My grandmother on my mom’s side was ravaged by Alzheimer’s. I only got to see some of the early effects as a young child. I heard second hand stories from aunts and uncles. Some things you couldn’t help but chuckle about at times, but if you see the reality on a daily basis, it becomes a war of attrition. Not only for the loved one suffering, but for those taking care.
As a young adult, it became clear something was off with my mother as she entered the middle of her 60s. She had always feared that she would be impacted in the way her mother was. Unfortunately, her fears were realized. Perhaps the lone difference for my mom is that she wasn’t living alone. Dad was still around. And I was only a few miles away. Until I moved home as well. The ability to stay at home is extended by comparison.
What you witness with Alzheimer’s is incredibly dark. A person who was once self-sufficient and capable of doing amazing things loses ability. It is rarely a dramatic jump. It is gradual. It is a war of attrition for them and for you.

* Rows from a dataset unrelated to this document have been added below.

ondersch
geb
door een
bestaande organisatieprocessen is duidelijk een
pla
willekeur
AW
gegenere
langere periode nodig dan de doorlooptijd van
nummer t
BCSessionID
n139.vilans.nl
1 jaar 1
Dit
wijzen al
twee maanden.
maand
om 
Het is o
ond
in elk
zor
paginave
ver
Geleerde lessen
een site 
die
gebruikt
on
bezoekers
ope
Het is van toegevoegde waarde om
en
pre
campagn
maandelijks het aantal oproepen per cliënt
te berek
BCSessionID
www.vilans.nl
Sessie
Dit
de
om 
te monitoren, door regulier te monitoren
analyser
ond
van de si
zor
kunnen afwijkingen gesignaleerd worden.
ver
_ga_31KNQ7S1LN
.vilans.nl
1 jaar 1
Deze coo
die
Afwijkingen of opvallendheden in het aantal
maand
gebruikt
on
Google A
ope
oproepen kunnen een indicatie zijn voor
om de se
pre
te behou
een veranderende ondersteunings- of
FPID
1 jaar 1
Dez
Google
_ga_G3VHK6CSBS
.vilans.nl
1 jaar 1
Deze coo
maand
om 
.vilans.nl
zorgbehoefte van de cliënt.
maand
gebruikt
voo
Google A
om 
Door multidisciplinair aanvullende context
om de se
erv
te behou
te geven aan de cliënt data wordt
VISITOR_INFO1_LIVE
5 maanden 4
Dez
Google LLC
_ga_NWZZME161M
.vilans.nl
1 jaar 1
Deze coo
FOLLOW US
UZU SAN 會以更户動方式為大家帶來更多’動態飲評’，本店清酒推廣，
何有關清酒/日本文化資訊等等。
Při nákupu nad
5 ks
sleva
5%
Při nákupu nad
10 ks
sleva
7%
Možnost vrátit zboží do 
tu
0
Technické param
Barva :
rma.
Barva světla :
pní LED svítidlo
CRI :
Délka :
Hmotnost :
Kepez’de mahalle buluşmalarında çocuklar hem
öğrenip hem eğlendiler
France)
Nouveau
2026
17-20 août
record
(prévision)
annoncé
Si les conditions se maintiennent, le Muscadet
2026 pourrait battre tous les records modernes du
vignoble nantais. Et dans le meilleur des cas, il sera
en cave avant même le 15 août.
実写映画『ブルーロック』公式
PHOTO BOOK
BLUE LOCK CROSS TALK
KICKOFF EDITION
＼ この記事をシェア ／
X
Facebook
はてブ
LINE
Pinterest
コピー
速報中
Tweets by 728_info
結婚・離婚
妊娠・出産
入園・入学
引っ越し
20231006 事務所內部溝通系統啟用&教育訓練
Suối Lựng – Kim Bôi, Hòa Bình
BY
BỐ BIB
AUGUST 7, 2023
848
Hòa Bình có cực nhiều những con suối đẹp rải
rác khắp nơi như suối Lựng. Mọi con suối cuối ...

The first time a frozen dinner is melted in the microwave, you think it is a mistake anyone could make if their attention gets lost and the timer miskeyed. When it happens a couple of more times in the future, it becomes a pattern. The microwave is no longer an option. The curling iron gets left plugged in and left on. The curling iron has to go away. Makeup is put on in the wrong places. The makeup goes away. Driving to the store becomes an incompletable maze. The car goes away. Draw strings or belts on pants become difficult to understand, the pants become replaced with elastics waistbands. Clothes get put on backwards, inside out, or in double. Assistance with dressing and undressing is required.

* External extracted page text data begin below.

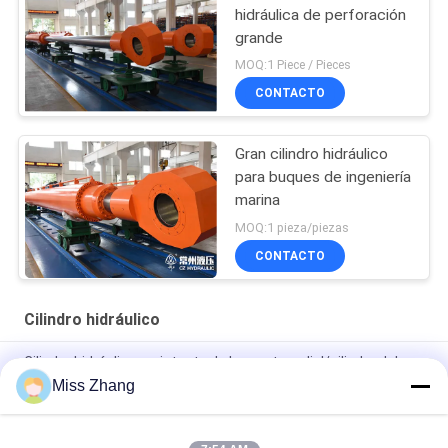
hidráulica de perforación
grande
MOQ:1 Piece / Pieces
CONTACTO
Gran cilindro hidráulico
para buques de ingeniería
marina
MOQ:1 pieza/piezas
CONTACTO
Cilindro hidráulico
Cilindro hidráulico resistente de la puerta radial/cilindro del
alzamiento para la industria de petróleo
Miss Zhang
Tipo de acero inoxidable del cilindro hidráulico QPPY-D de la
industria de petróleo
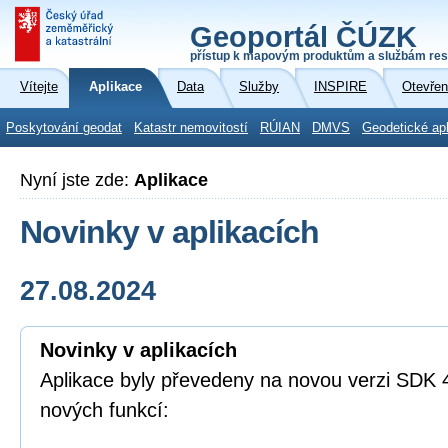
Geoportál ČÚZK
přístup k mapovým produktům a službám res
Vítejte
Aplikace
Data
Služby
INSPIRE
Otevřen
Poskytování geodat
Katastr nemovitostí
RÚIAN
DMVS
Geodetické ap
Nyní jste zde:
Aplikace
Novinky v aplikacích
27.08.2024
Novinky v aplikacích
Aplikace byly převedeny na novou verzi SDK 4
nových funkcí:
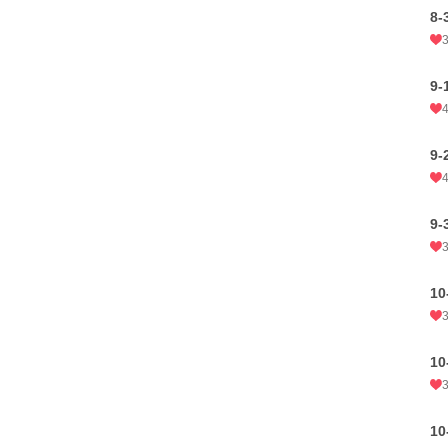
8-
9-
9-
9-
10
10
10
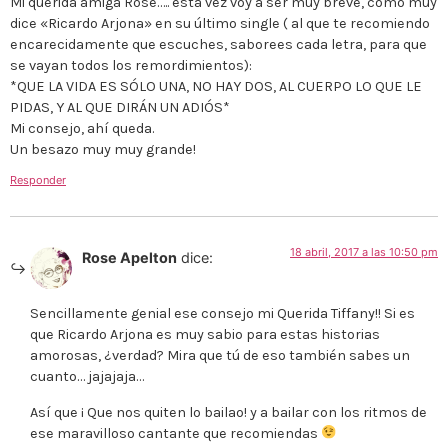
Mi querida amiga Rose….. esta vez voy a ser muy breve, como muy
dice «Ricardo Arjona» en su último single ( al que te recomiendo
encarecidamente que escuches, saborees cada letra, para que
se vayan todos los remordimientos):
*QUE LA VIDA ES SÓLO UNA, NO HAY DOS, AL CUERPO LO QUE LE
PIDAS, Y AL QUE DIRÁN UN ADIÓS*
Mi consejo, ahí queda.
Un besazo muy muy grande!
Responder
18 abril, 2017 a las 10:50 pm
Rose Apelton
dice:
Sencillamente genial ese consejo mi Querida Tiffany!! Si es
que Ricardo Arjona es muy sabio para estas historias
amorosas, ¿verdad? Mira que tú de eso también sabes un
cuanto… jajajaja…
Así que ¡ Que nos quiten lo bailao! y a bailar con los ritmos de
ese maravilloso cantante que recomiendas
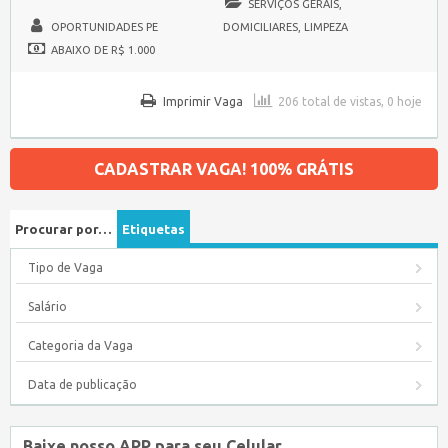
SERVIÇOS GERAIS,
OPORTUNIDADES PE
DOMICILIARES, LIMPEZA
ABAIXO DE R$ 1.000
Imprimir Vaga
206 total de vistas, 0 hoje
CADASTRAR VAGA! 100% GRÁTIS
Procurar por…
Etiquetas
Tipo de Vaga
Salário
Categoria da Vaga
Data de publicação
Baixe nosso APP para seu Celular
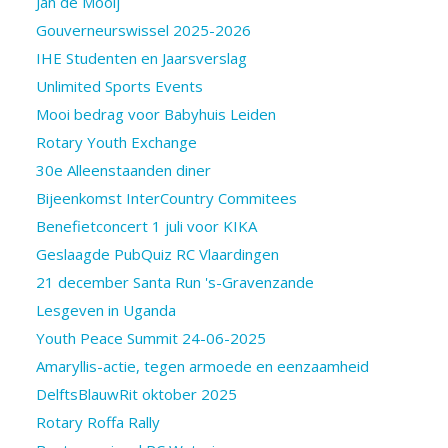
Jan de Mooij
Gouverneurswissel 2025-2026
IHE Studenten en Jaarsverslag
Unlimited Sports Events
Mooi bedrag voor Babyhuis Leiden
Rotary Youth Exchange
30e Alleenstaanden diner
Bijeenkomst InterCountry Commitees
Benefietconcert 1 juli voor KIKA
Geslaagde PubQuiz RC Vlaardingen
21 december Santa Run 's-Gravenzande
Lesgeven in Uganda
Youth Peace Summit 24-06-2025
Amaryllis-actie, tegen armoede en eenzaamheid
DelftsBlauwRit oktober 2025
Rotary Roffa Rally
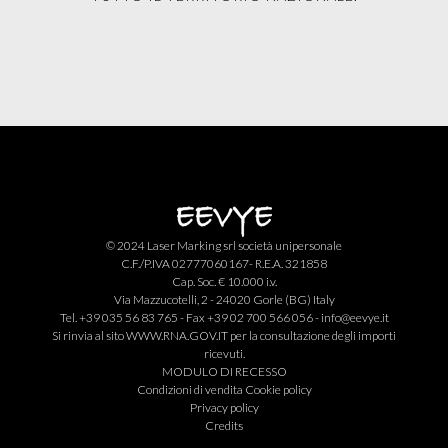
© 2024 Laser Marking srl società unipersonale
C.F./P.IVA 02777060167- R.E.A. 321858
Cap. Soc. € 10.000 i.v.
Via Mazzucotelli, 2 - 24020 Gorle (BG) Italy
Tel. +39 035 56 83 765 - Fax +39 02 700 566 056 -
info@eevye.it
Si rinvia al sito
WWW.RNA.GOV.IT
per la consultazione degli importi
ricevuti.
MODULO DI RECESSO
Condizioni di vendita
Cookie policy
Privacy policy
Credits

Personalities can change. The meek and mild can be replaced by the frustrated, angry outbursts of one lacking social sensitivities. It can happen in public or in private. The uninitiated to the new personality can be put off by it. Others understand and try to be kind. The person you love and care for is there in the flesh, but somewhere behind the eyes the very soul can feel absent.

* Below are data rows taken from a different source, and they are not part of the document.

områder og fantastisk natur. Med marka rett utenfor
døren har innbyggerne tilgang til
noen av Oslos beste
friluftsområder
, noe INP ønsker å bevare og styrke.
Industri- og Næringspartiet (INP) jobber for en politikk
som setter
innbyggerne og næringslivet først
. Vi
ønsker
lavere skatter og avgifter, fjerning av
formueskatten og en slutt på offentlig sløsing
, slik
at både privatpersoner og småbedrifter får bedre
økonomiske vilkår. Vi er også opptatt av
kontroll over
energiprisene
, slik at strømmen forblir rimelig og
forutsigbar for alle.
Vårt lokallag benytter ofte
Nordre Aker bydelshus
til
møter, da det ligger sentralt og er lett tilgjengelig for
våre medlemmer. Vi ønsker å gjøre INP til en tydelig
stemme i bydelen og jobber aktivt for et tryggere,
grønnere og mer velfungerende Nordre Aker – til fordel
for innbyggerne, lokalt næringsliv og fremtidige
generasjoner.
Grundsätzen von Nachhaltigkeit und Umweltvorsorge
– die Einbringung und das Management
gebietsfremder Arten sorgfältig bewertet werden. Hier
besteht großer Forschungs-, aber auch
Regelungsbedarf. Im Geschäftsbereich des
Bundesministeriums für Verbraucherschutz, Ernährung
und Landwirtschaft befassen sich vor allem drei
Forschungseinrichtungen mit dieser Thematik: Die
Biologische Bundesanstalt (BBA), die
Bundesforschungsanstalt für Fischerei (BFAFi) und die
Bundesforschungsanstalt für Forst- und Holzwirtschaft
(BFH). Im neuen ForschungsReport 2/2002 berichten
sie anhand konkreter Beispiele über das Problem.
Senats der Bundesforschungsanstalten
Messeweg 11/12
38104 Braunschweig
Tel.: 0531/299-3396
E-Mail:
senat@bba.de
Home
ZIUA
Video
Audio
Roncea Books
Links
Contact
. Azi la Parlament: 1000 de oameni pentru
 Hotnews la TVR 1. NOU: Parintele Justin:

There are occasional moments of intense clarity. The cognizance to put more complex thoughts together. But as the attrition of Alzheimer’s continues, those moments become fewer. Memories are lost. Memories are confused. Delusions are born. Mistakes are made. Questions repeated 20 times in 30 minutes. The bad moments and days grow. Sometimes the sufferer can make sense of the fact that they are in fact struggling with a disease. Other times, they forget the disease entirely and will die on a hill when correction of a mistaken behavior is attempted. For them, the actions and behaviors are rational and right.
It is a difficult walk for the caregiver. Being as kind and loving as possible is interrupted time to time with flare ups of frustration and misunderstanding. You often just have to walk away from the verbal discussion that has turned into an unintelligible chaos for the emotional betterment of everyone. You learn when to let things go, but no one is perfect. Everyone can have something get under their skin. The victim doesn’t understand this all the time, but the caregiver must try to diffuse broken paths of communication as quickly as possible without getting angry. Anger only makes things worse.
Alzheimer’s is the definition of a losing battle today. The sufferer will not find victory in this temporal existence. There is no cure. Some drugs and medication may slow the enemy as it closes around, encircling everyone in the battle. But Alzheimer’s will not rest until it has run its course.
Pray for the loved ones who are being assaulted by this disease. Pray daily for the doctors working toward a preventative cure for the dementia diseases. Pray for the future restored soul in God’s presence for the victims of the onslaught who desperately need peace. Pray for the caregivers who struggle to keep things going as long as possible before more permanent care options are needed. Pray for the strangers who have yet to encounter the sufferer, who may lack the appropriate sensitivities to function in public.
Most of all, approach each moment out of love and understanding in the midst of the un-understandable. The battle will not be won, but you can at least fight as valiantly as possible to make the years count. To make them feel loved and cared for before they forget everything and fade from the Earth. My God touch everyone in this battle, to know His love, and each others love, are more powerful than this disease.